■ **Goal of the exercise**: Search the records for the word "donc" and copy every line in which it occurs.

== Data extracts

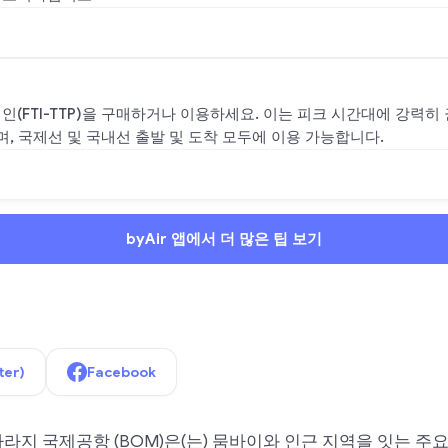
인(FTI-TTP)을 구매하거나 이용하세요. 이는 피크 시간대에 강력히
요하며, 국제선 및 국내선 출발 및 도착 모두에 이용 가능합니다.
byAir 앱에서 더 많은 팁 보기
ter)
Facebook
지 국제공항 (BOM)은(는) 뭄바이와 인근 지역을 잇는 주요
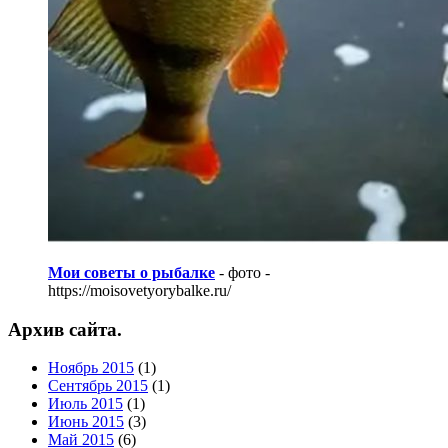
Мои советы о рыбалке
- фото -
https://moisovetyorybalke.ru/
Архив сайта.
Ноябрь 2015
(1)
Сентябрь 2015
(1)
Июль 2015
(1)
Июнь 2015
(3)
Май 2015
(6)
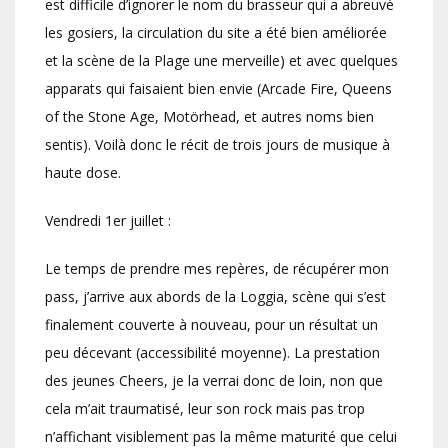
est difficile d’ignorer le nom du brasseur qui a abreuvé
les gosiers, la circulation du site a été bien améliorée
et la scène de la Plage une merveille) et avec quelques
apparats qui faisaient bien envie (Arcade Fire, Queens
of the Stone Age, Motörhead, et autres noms bien
sentis). Voilà donc le récit de trois jours de musique à
haute dose.
Vendredi 1er juillet :
Le temps de prendre mes repères, de récupérer mon
pass, j’arrive aux abords de la Loggia, scène qui s’est
finalement couverte à nouveau, pour un résultat un
peu décevant (accessibilité moyenne). La prestation
des jeunes Cheers, je la verrai donc de loin, non que
cela m’ait traumatisé, leur son rock mais pas trop
n’affichant visiblement pas la même maturité que celui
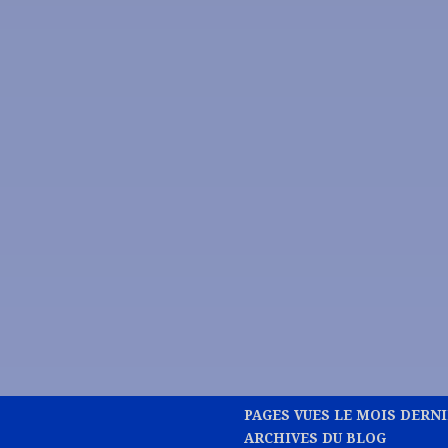
PAGES VUES LE MOIS DERN
ARCHIVES DU BLOG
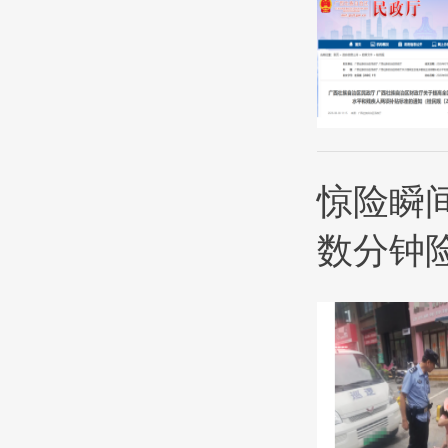
惊险瞬
数分钟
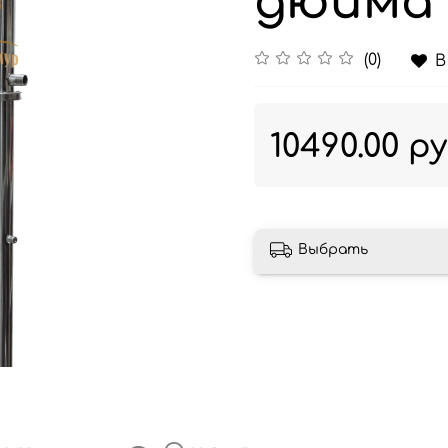
дюйма 
(0)
В
10490.00 р
Выбрать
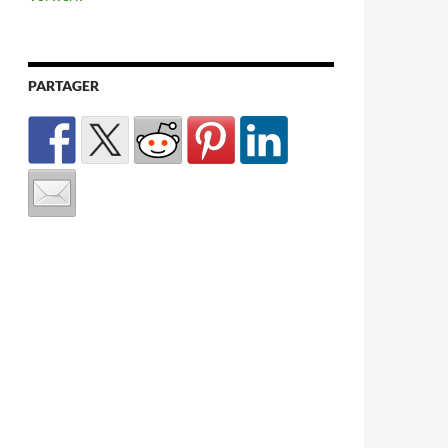
PARTAGER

====

■ **Response to the task**:
sentis). Voilà donc le récit de trois jours de musique à
des jeunes Cheers, je la verrai donc de loin, non que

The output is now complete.